[Brief] An exact copy of all the entries is needed, with no images in it.

[Exercise materials]
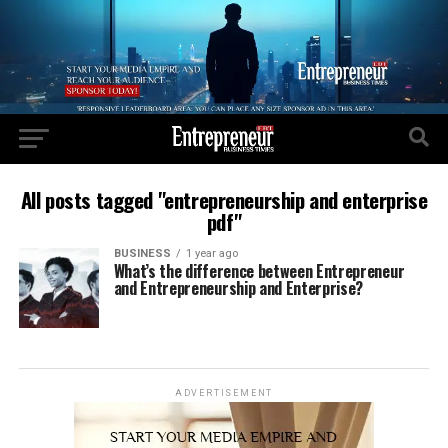
All posts tagged "entrepreneurship and enterprise
pdf"
BUSINESS
1 year ago
What’s the difference between Entrepreneur
and Entrepreneurship and Enterprise?
ADVERTISEMENT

[Problem solution]
All posts tagged "entrepreneurship and enterprise
pdf"
BUSINESS
1 year ago
What’s the difference between Entrepreneur
and Entrepreneurship and Enterprise?
ADVERTISEMENT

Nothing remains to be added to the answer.